I don't work in IT, I'm probably the guy IT hates, the script kiddie A while back I created a little site that used PHP/Java that plugged coordinates of my company's offices from a basic SQL server table. It uses the Google maps API to let you search a location and then populate the closest geographical branch locations to whatever area was returned from the search. Accounting associates loved it.


Eventually it was realized that this was hosted on my own site and I was in quite a bit of trouble for this by my boss, not any network admin or anything. The reason according to her statement being:
1. It is a “Security breech to the companies sensitive data”.
2. An outside host could have the potential of an unwanted virus.

As for number one, the only data used is the exact same data available on our companies public web site.

Now for number two... I can't say it isn't possible. I've always been under the impression that you can get malware from any site. I just don't like that I'm being called on this as if it's something worse than the millions of useless unblocked sites their employees hit everyday. So my questions are:


What exactly are the risks with what I've done?

Is this worse than things like Imeem.com their employees hit everyday?

Am I wrong in my assumption, that calling me out and loading up my yearly mockery of an evaluation with bad remarks regarding this, is absurd?

If I am not wrong in being upset at this, do you know of any reference material I could use in my defense?
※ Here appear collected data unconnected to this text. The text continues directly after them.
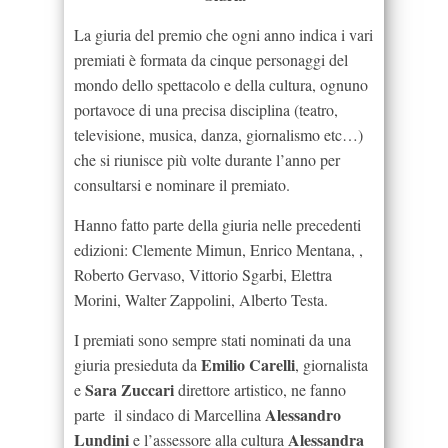
La giuria del premio che ogni anno indica i vari
premiati è formata da cinque personaggi del
mondo dello spettacolo e della cultura, ognuno
portavoce di una precisa disciplina (teatro,
televisione, musica, danza, giornalismo etc…)
che si riunisce più volte durante l’anno per
consultarsi e nominare il premiato.
Hanno fatto parte della giuria nelle precedenti
edizioni: Clemente Mimun, Enrico Mentana, ,
Roberto Gervaso, Vittorio Sgarbi, Elettra
Morini, Walter Zappolini, Alberto Testa.
I premiati sono sempre stati nominati da una
Emilio Carelli
giuria presieduta da
, giornalista
Sara Zuccari
e
direttore artistico, ne fanno
Alessandro
parte il sindaco di Marcellina
Lundini
Alessandra
e l’assessore alla cultura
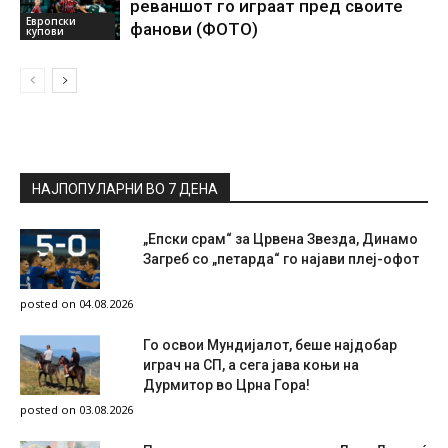
реваншот го играат пред своите
Европски
фанови (ФОТО)
купови
НАЈПОПУЛАРНИ ВО 7 ДЕНА
„Епски срам“ за Црвена Звезда, Динамо
Загреб со „петарда“ го најави плеј-офот
posted on 04.08.2026
Го освои Мундијалот, беше најдобар
играч на СП, а сега јава коњи на
Дурмитор во Црна Гора!
posted on 03.08.2026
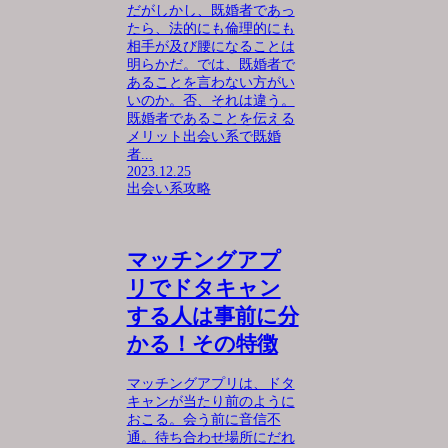
だがしかし、既婚者であっ
たら、法的にも倫理的にも
相手が及び腰になることは
明らかだ。では、既婚者で
あることを言わない方がい
いのか。否、それは違う。
既婚者であることを伝える
メリット出会い系で既婚
者...
2023.12.25
出会い系攻略
マッチングアプ
リでドタキャン
する人は事前に分
かる！その特徴
マッチングアプリは、ドタ
キャンが当たり前のように
おこる。会う前に音信不
通。待ち合わせ場所にだれ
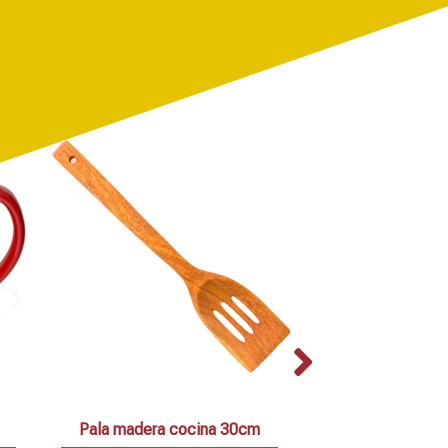
Pala madera cocina 30cm
Set 2 cazuel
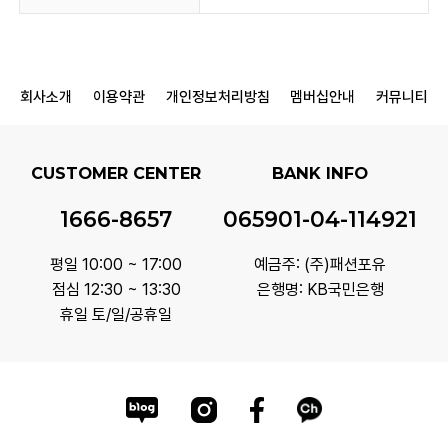
회사소개
이용약관
개인정보처리방침
멤버십안내
커뮤니티
CUSTOMER CENTER
BANK INFO
1666-8657
065901-04-114921
평일 10:00 ~ 17:00
예금주: (주)패션포유
점심 12:30 ~ 13:30
은행명: KB국민은행
휴일 토/일/공휴일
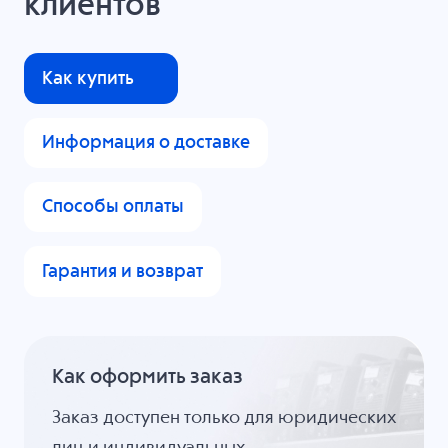
клиентов
Как купить
Информация о доставке
Способы оплаты
Гарантия и возврат
Как оформить заказ
Заказ доступен только для юридических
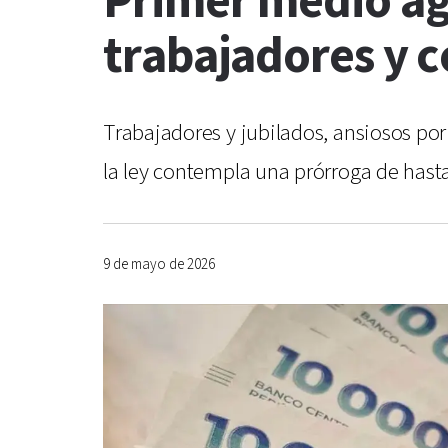
Primer medio ag
trabajadores y 
Trabajadores y jubilados, ansiosos po
la ley contempla una prórroga de hasta
9 de mayo de 2026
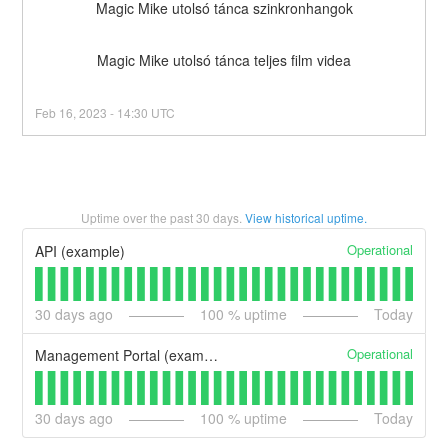
Magic Mike utolsó tánca szinkronhangok
Magic Mike utolsó tánca teljes film videa
Feb
16
,
2023
-
14:30
UTC
Uptime over the past
30
days.
View historical uptime.
Operational
API (example)
30
days ago
100
% uptime
Today
Operational
Management Portal (example)
30
days ago
100
% uptime
Today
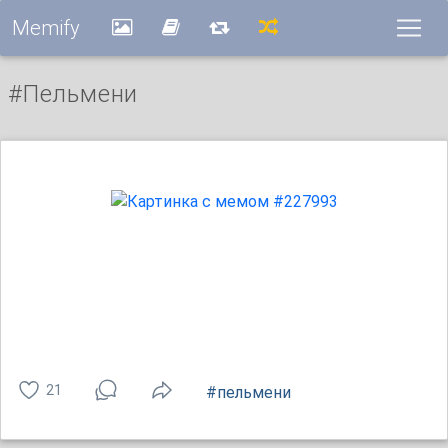
Memify
#пельмени
21
#пельмени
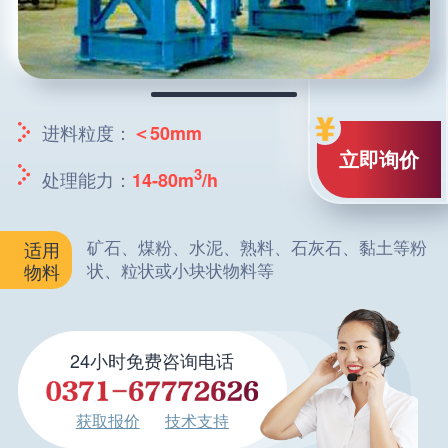
进料粒度：
＜50mm
立即询价
3
处理能力：
14-80m
/h
矿石、煤粉、水泥、熟料、石灰石、黏土等粉
适用
状、粒状或小块状物料等
物料
24小时免费咨询电话
获取报价
技术支持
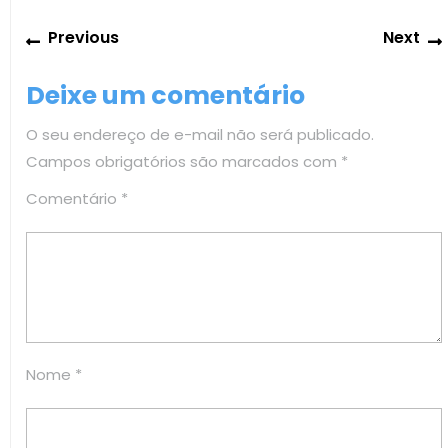
Navegação
Previous
Previous
Next
de
post:
Post
Deixe um comentário
O seu endereço de e-mail não será publicado.
Campos obrigatórios são marcados com
*
Comentário
*
Nome
*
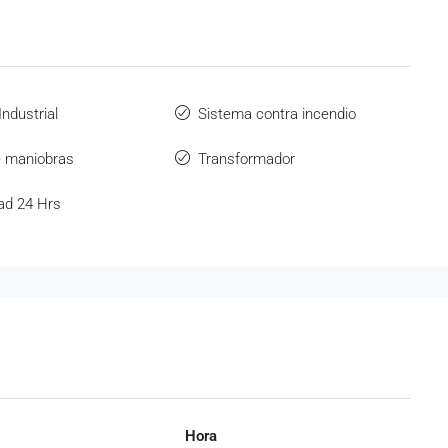
ndustrial
Sistema contra incendio
e maniobras
Transformador
ad 24 Hrs
Hora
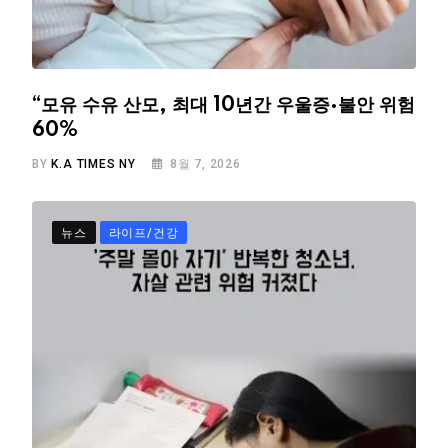
“모유 수유 산모, 최대 10년간 우울증·불안 위험
60%
BY
K.A TIMES NY
8월 7, 2026
뉴스
라이프/건강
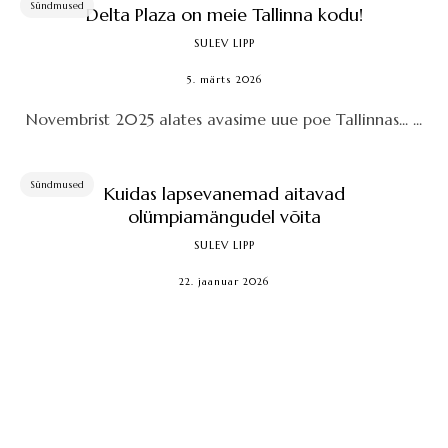
Sündmused
Delta Plaza on meie Tallinna kodu!
SULEV LIPP
5. märts 2026
Novembrist 2025 alates avasime uue poe Tallinnas... ...
Sündmused
Kuidas lapsevanemad aitavad
olümpiamängudel võita
SULEV LIPP
22. jaanuar 2026
Kuidas me peaksime tegutsema, kui ühelt poolt
sooviksime järgmistel ja ülejärgmistel
olümpiamängudel midagi võita, aga teisalt
ettevalmistuseks raha lihtsalt ...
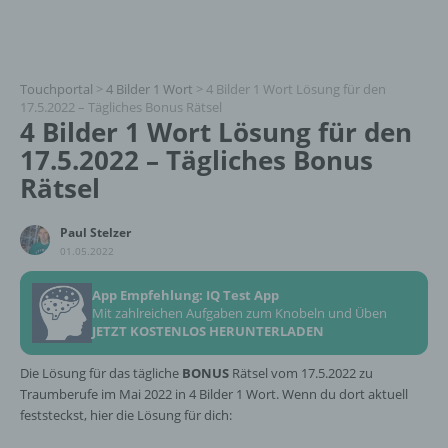
Touchportal
>
4 Bilder 1 Wort
>
4 Bilder 1 Wort Lösung für den
17.5.2022 – Tägliches Bonus Rätsel
4 Bilder 1 Wort Lösung für den
17.5.2022 – Tägliches Bonus
Rätsel
Paul Stelzer
01.05.2022
App Empfehlung: IQ Test App
Mit zahlreichen Aufgaben zum Knobeln und Üben
JETZT KOSTENLOS HERUNTERLADEN
Die Lösung für das tägliche
BONUS
Rätsel vom 17.5.2022 zu
Traumberufe im Mai 2022 in 4 Bilder 1 Wort. Wenn du dort aktuell
feststeckst, hier die Lösung für dich:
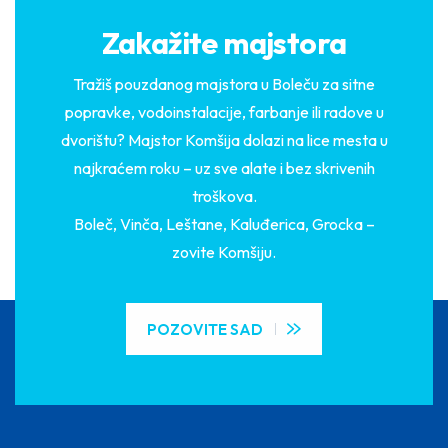
Zakažite majstora
Tražiš pouzdanog majstora u Boleču za sitne
popravke, vodoinstalacije, farbanje ili radove u
dvorištu? Majstor Komšija dolazi na lice mesta u
najkraćem roku – uz sve alate i bez skrivenih
troškova.
Boleč, Vinča, Leštane, Kaluđerica, Grocka –
zovite Komšiju.
POZOVITE SAD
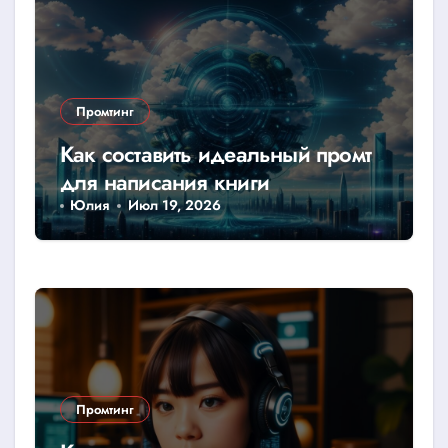
Промтинг
Как составить идеальный промт
для написания книги
Юлия
Июл 19, 2026
Промтинг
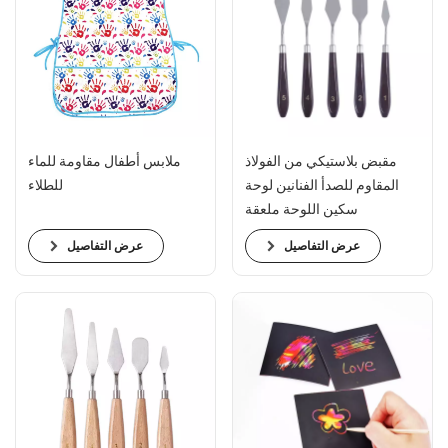
مقبض بلاستيكي من الفولاذ
ملابس أطفال مقاومة للماء
المقاوم للصدأ الفنانين لوحة
للطلاء
سكين اللوحة ملعقة
عرض التفاصيل
عرض التفاصيل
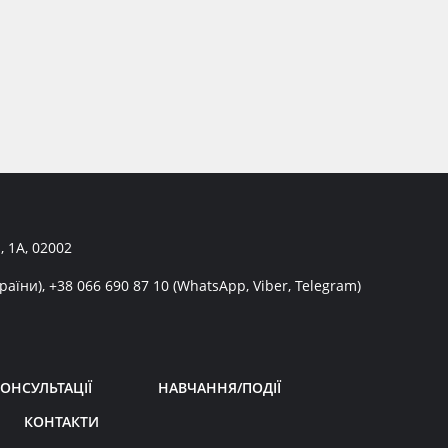
, 1А, 02002
раїни),
+38 066 690 87 10
(WhatsApp, Viber, Telegram)
ОНСУЛЬТАЦІЇ
НАВЧАННЯ/ПОДІЇ
КОНТАКТИ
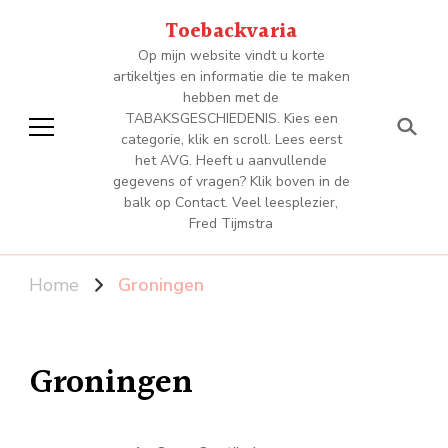
Toebackvaria
Op mijn website vindt u korte
artikeltjes en informatie die te maken
hebben met de
TABAKSGESCHIEDENIS. Kies een
categorie, klik en scroll. Lees eerst
het AVG. Heeft u aanvullende
gegevens of vragen? Klik boven in de
balk op Contact. Veel leesplezier,
Fred Tijmstra
Home
Groningen
Groningen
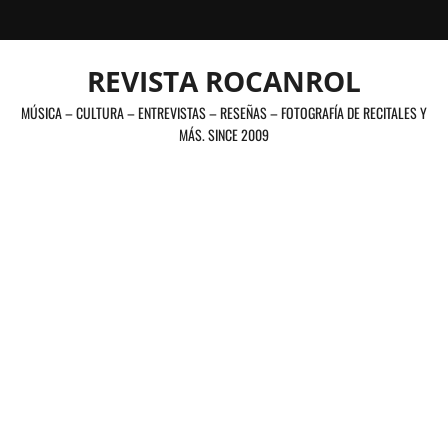
Saltar
al
contenido
REVISTA ROCANROL
MÚSICA – CULTURA – ENTREVISTAS – RESEÑAS – FOTOGRAFÍA DE RECITALES Y
MÁS. SINCE 2009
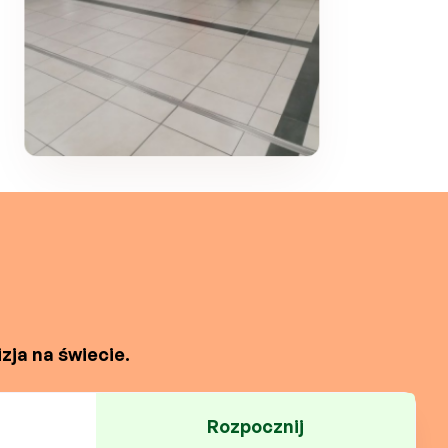
zja na świecie.
Rozpocznij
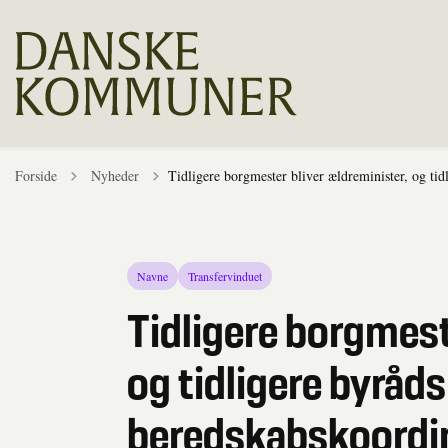
Tilbage til
Forside
Nyheder
Tidligere borgmester bliver ældreminister, og ti
Navne
Transfervinduet
Tidligere borgmest
og tidligere byråd
beredskabskoordin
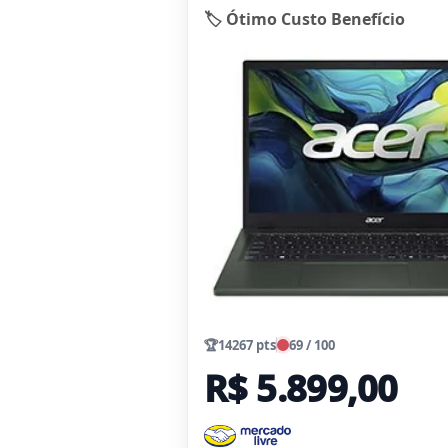
🏷️ Ótimo Custo Benefício
🏆
14267 pts
69 / 100
R$ 5.899,00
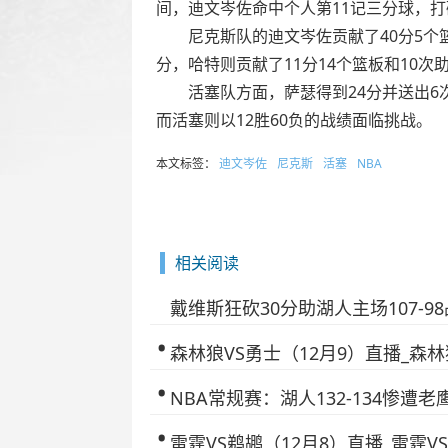
间，迪文岑佐命中个人第11记三分球，
尼克斯队的迪文岑佐贡献了40分5个篮板
分，哈特则贡献了11分14个篮板和10次
活塞队方面，萨瑟得到24分并送出6次助
而活塞则以12胜60负的战绩面临挑战。
本文标签：
迪文岑佐
尼克斯
活塞
NBA
相关阅读
戴维斯狂砍30分助湖人主场107-9
森林狼VS勇士（12月9）直播_森
NBA常规赛：湖人132-134惨遭老
雷霆VS鹈鹕（12月8）直播_雷霆V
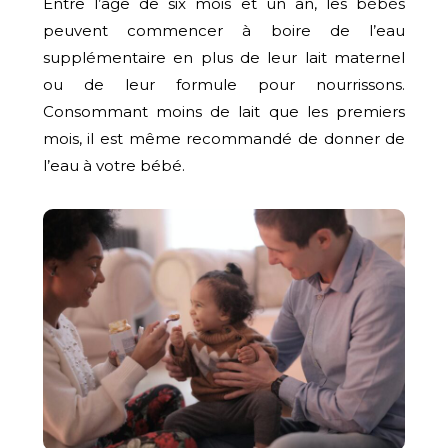
Entre l’âge de six mois et un an, les bébés
peuvent commencer à boire de l’eau
supplémentaire en plus de leur lait maternel
ou de leur formule pour nourrissons.
Consommant moins de lait que les premiers
mois, il est même recommandé de donner de
l’eau à votre bébé.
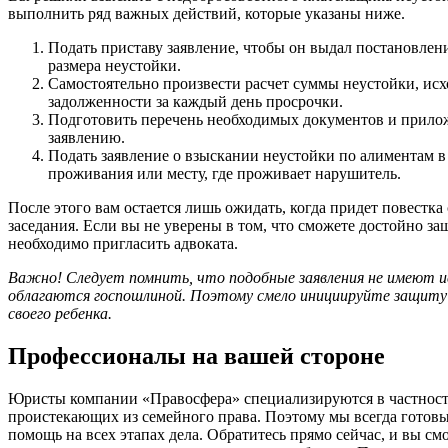
выполнить ряд важных действий, которые указаны ниже.
Подать приставу заявление, чтобы он выдал постановлени
размера неустойки.
Самостоятельно произвести расчет суммы неустойки, ис
задолженности за каждый день просрочки.
Подготовить перечень необходимых документов и прилож
заявлению.
Подать заявление о взыскании неустойки по алиментам в
проживания или месту, где проживает нарушитель.
После этого вам остается лишь ожидать, когда придет повестка
заседания. Если вы не уверены в том, что сможете достойно за
необходимо пригласить адвоката.
Важно! Следует помнить, что подобные заявления не имеют и
облагаются госпошлиной. Поэтому смело инициируйте защиту
своего ребенка.
Профессионалы на вашей стороне
Юристы компании «Правосфера» специализируются в частност
проистекающих из семейного права. Поэтому мы всегда готов
помощь на всех этапах дела. Обратитесь прямо сейчас, и вы с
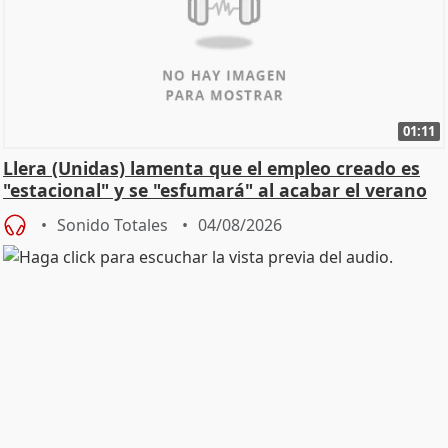
01:11
Llera (Unidas) lamenta que el empleo creado es
"estacional" y se "esfumará" al acabar el verano
Sonido Totales
04/08/2026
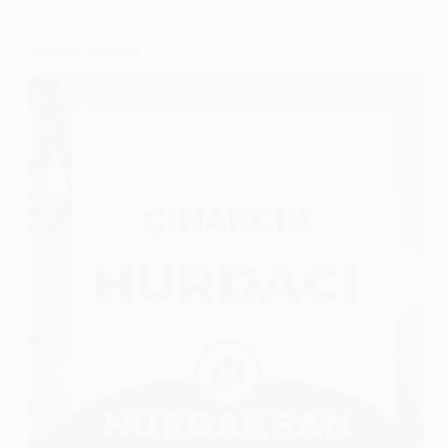
Çınarcık Hurdacı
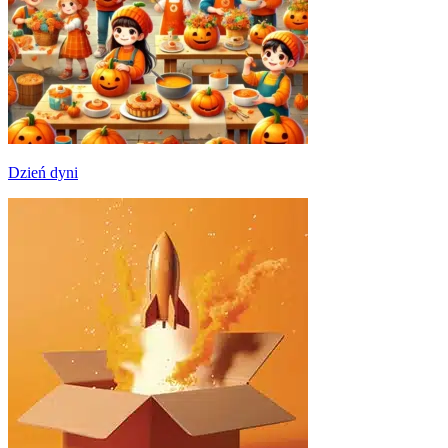
Dzień dyni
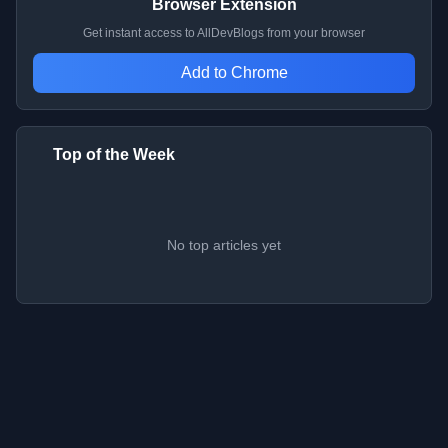
Browser Extension
Get instant access to AllDevBlogs from your browser
Add to Chrome
Top of the Week
No top articles yet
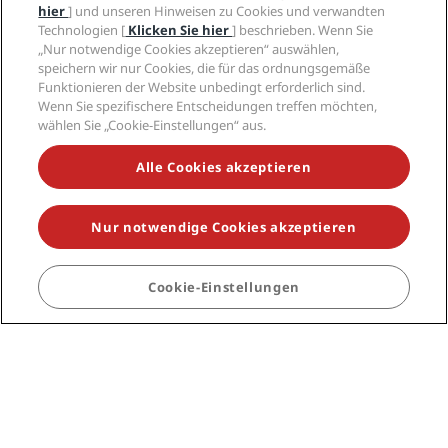
London
hier
] und unseren Hinweisen zu Cookies und verwandten
Manchester
Technologien [
Klicken Sie hier
] beschrieben. Wenn Sie
Mailand
„Nur notwendige Cookies akzeptieren“ auswählen,
speichern wir nur Cookies, die für das ordnungsgemäße
Neu-Delhi
Funktionieren der Website unbedingt erforderlich sind.
Oslo
Wenn Sie spezifischere Entscheidungen treffen möchten,
Paris
wählen Sie „Cookie-Einstellungen“ aus.
Riga
Schanghai
Alle Cookies akzeptieren
Stockholm
Sydney
Zürich
Nur notwendige Cookies akzeptieren
Quicklinks
Cookie-Einstellungen
BUCHEN
Radisson Rewards
Mitarbeiter der Reisebranche
Online-Bestpreisgarantie
Blog
Partner
Unternehmen
Reiseziele
Reisebüros
Neue und aufstrebende Hotels
Radisson Hotel Group
Rechtliches
Radisson Hotels APP
Medien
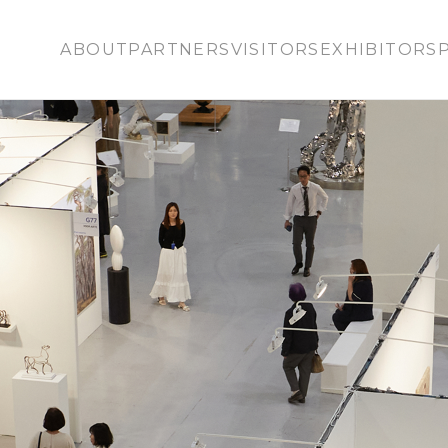
ABOUT
PARTNERS
VISITORS
EXHIBITORS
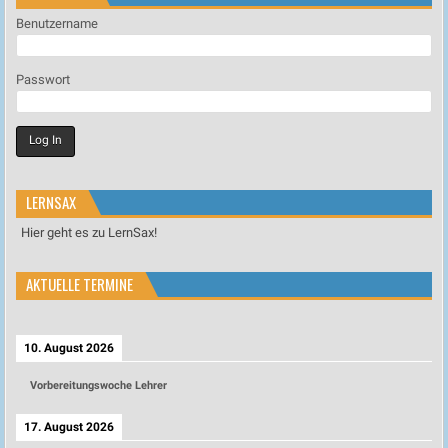
Benutzername
Passwort
LERNSAX
Hier geht es zu LernSax!
AKTUELLE TERMINE
10. August 2026
Vorbereitungswoche Lehrer
17. August 2026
Personally I don't think you have done anything all that bad however it is up to your boss to decide what information is sensitive or not. If he says the addresses are sensitive and wants to reprimand or terminate you -- then the only avenue for recourse would be legal action against them.

You did send employees to another website outside of the company which could in theory have been distributing a virus but if it is was only a google maps API/site then that is a very low risk. Your boss obviously wants to push the issue so there is probably another reason he wants to make an example. I'm sure your employer has a network policy that bars site like Imeem.com but those aren't enforce too often -- but if you mention that he can probably pull up paperwork showing you that it is against company policy. More than likely it will be the same document he is slapping you with here.

You didn't do anything bad but you're probably still going to get screwed.

Ha, thanks for the reply.

That makes sense...it's not exactly pleasant but it makes sense.

So the lesson of the day? Technology bad. Helping people bad. Mindless drones surfing the web 3/4ths the day Good

This falls under "selective enforcement" of a company's network policy

I wish you good luck when you meet with your boss! Please mark this thread as solved if I have answered your question.